I find the TSU have two algorithm for the interpolation, one is based on the bicubic algorithm and another is based on the polyphase algorithm. What's the differences between them in performance.
And I have tried them without memory/cache configuration. The result is not satisfactory. Could you provide an example for us.
In the component location of tsu, I don't find the datasheet about the benchmarking and more information.
I have some others questions about tsu in the forum threads below. Could you give me some advice?
http://e2e.ti.com/support/dsp/c6000_multi-core_dsps/f/639/t/198056.aspx
Thank you for your help again.
Tianxing
Hi Tianxing,
Attached below please find our optimized TSU (CPU copy replaced with EDMA transfters) along with TSU unit test application. Please unzip it <mcsdk_video_2_0_0_10_install_dir>\components\ti\mas\tsu and try it out.
1830.tsu.zip
Thank you for your reply.
I have build the project and can execute it successful for the image's resolution is 176*144, if my image's resolution is 1920*1088, what's the value of SIU_TSU_SCRATCH_SIZE? I don't know the connective between the scratch size and the resolution of image.

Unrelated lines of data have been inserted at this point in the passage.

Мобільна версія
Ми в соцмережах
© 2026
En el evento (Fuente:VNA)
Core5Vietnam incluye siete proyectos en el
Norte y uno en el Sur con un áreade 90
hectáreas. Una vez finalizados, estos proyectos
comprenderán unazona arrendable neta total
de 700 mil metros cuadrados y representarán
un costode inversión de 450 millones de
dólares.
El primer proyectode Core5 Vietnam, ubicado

When the resolution of image is 1920*1088, I can't read the file successful, the program will dead in line 339 of main.c. My file as follow:
4760.yuv420_1080p.rar
For more, I have some questions about the use of EDMA3. You used the ECPY APIs, how can I get the datasheet about it. What should I do if I want to use the EDMA3?
Tianxing.
Glad to know that you can build and run the TSU unit test application.
The TSU unit test provides two ways for data IO: 1) fread and fwrite; 2) read input data from pre-loaded DDR (starting from 0x85000000) and also save output data in DDR (starting from 0x88000000). For testing HD, e.g, 1920x1088 as you tried, please use method 2 to avoid slow fread and fread as follows:
1) Use READ_INPUT_FROM_DDR2 in Line 8) of tsu\test\testVecs\config\testVecs.cfg
2) Pre-load input YUV to 0x85000000 through "Memory Browser"
3) Run .out file
4) Save output YUV from 0x88000000 to PC through "Memory Browser"
The program when running with 1920x1088 is not getting stuck. Instead, it's reading the input and it can take ~18 minutes to read a single 1920x1088 frame when using XDS560v2. If you are using XDS100 USB emulator, it will take even much longer.
SIU_TSU_SCRATCH_SIZE in unit test has the same value as TSU_SCRATCH_SIZE in tsu\src\tsuinit.c. Currently this scratch size is defined for supporting up to 1920x1088. Cross check on the scratch size is in tsu\src\polyphase\tsuPolyphaseScaling.c: line 374-376.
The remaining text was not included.